> **Exercise description**:
Below this line are records; transcribe exactly the lines between the one holding "個人または団体に奨励する「報奨」またはロイヤルティプログラムを実" and the one holding "a productos Alimentarios", inclusive, and omit the pictures.

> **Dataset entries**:

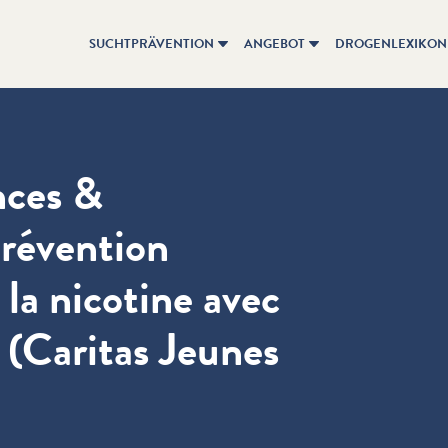
SUCHTPRÄVENTION
ANGEBOT
DROGENLEXIKON
nces &
prévention
 la nicotine avec
 (Caritas Jeunes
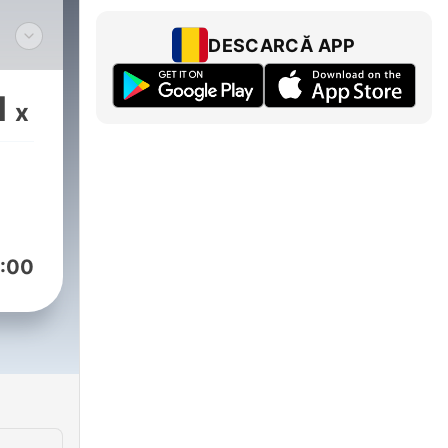
DESCARCĂ APP
1
x
گز
جهان
:00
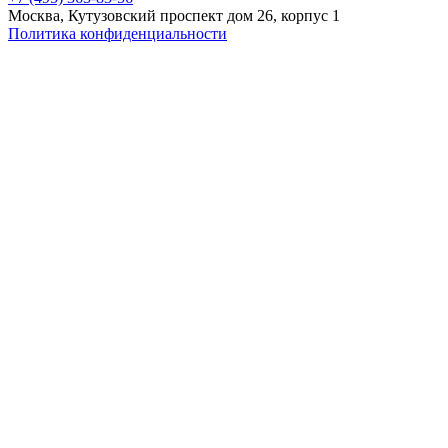
Москва, Кутузовский проспект дом 26, корпус 1
Политика конфиденциальности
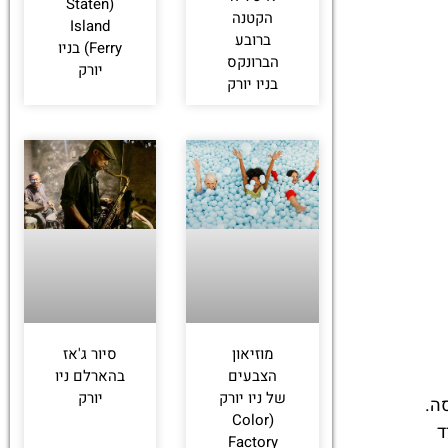
(Staten
הקטנה
Island
ברובע
Ferry) בניו
הברונקס
יורק
בניו יורק
מוזיאון
סיור ג'אז
הצבעים
בהארלם ניו
של ניו יורק
יורק
סה.
(Color
וב לאונרד
Factory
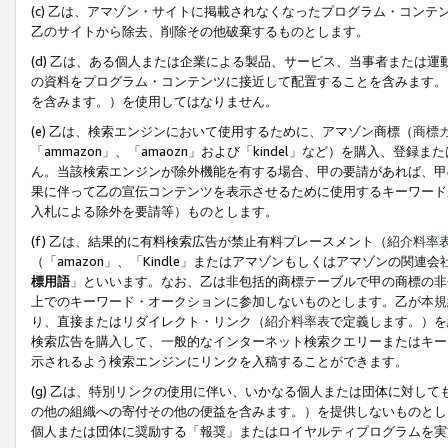
(c) 乙は、アマゾン・サイトに掲載されなくなったプログラム・コン
乙のサイトから除去、削除その他破棄するものとします。
(d) 乙は、ある個人または企業による製品、サービス、当事者または
の資料をプログラム・コンテンツに接近して配置することを含みます。
を含みます。）を使用してはなりません。
(e) 乙は、検索エンジンにおいて使用するために、アマゾン商標（
商標
「ammazon」、「amaozn」および「kindel」など）を購入
ん。当該検索エンジンが除外機能を有する場合、甲の要請があれば、甲
果に伴って乙の宣伝コンテンツを表示させるために使用するキーワード
入札による除外を要請等）ものとします。
(f) 乙は、結果的に有料検索広告が禁止有料プレースメント（
紹介料率
（「amazon」、「Kindle」またはアマゾンもしくはアマゾンの
標用語
」といいます。なお、乙は非包括的商標テーブルで甲の商標の非
上でのキーワード・オークションに参加しないものとします。乙が
本規
り、直接またはリダイレクト・リンク（
紹介料率表
で定義します。）を
検索広告を購入して、一般的なインターネット検索クエリーまたはキー
示されるよう検索エンジンにリンクを入稿することができます。
(g) 乙は、特別リンクの使用に伴い、いかなる個人または団体に対し
の他の組織への寄付その他の便益を含みます。）を提供しないものとし
個人または団体に奨励する「報奨」またはロイヤルティプログラムを実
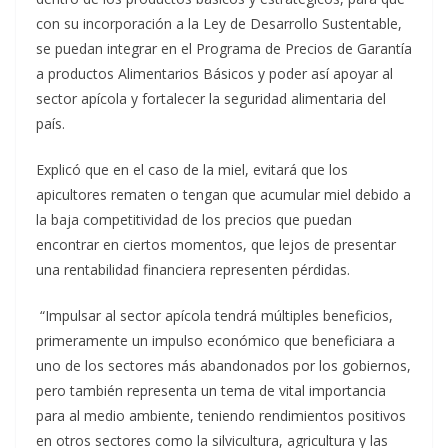
con su incorporación a la Ley de Desarrollo Sustentable,
se puedan integrar en el Programa de Precios de Garantía
a productos Alimentarios Básicos y poder así apoyar al
sector apícola y fortalecer la seguridad alimentaria del
país.
Explicó que en el caso de la miel, evitará que los
apicultores rematen o tengan que acumular miel debido a
la baja competitividad de los precios que puedan
encontrar en ciertos momentos, que lejos de presentar
una rentabilidad financiera representen pérdidas.
“Impulsar al sector apícola tendrá múltiples beneficios,
primeramente un impulso económico que beneficiara a
uno de los sectores más abandonados por los gobiernos,
pero también representa un tema de vital importancia
para al medio ambiente, teniendo rendimientos positivos
en otros sectores como la silvicultura, agricultura y las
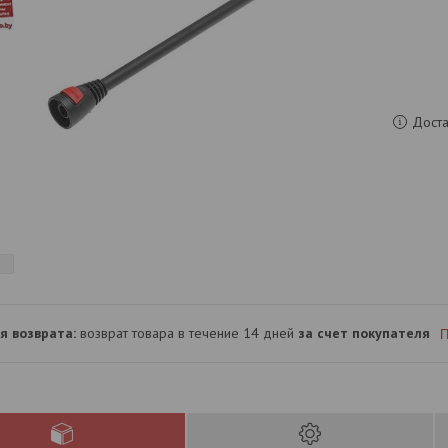
Доста
возврат товара в течение 14 дней
за счет покупателя
П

> **Response to this task**:
個人または団体に奨励する「報奨」またはロイヤルティプログラムを実
con su incorporación a la Ley de Desarrollo Sustentable,
se puedan integrar en el Programa de Precios de Garantía
a productos Alimentarios Básicos y poder así apoyar al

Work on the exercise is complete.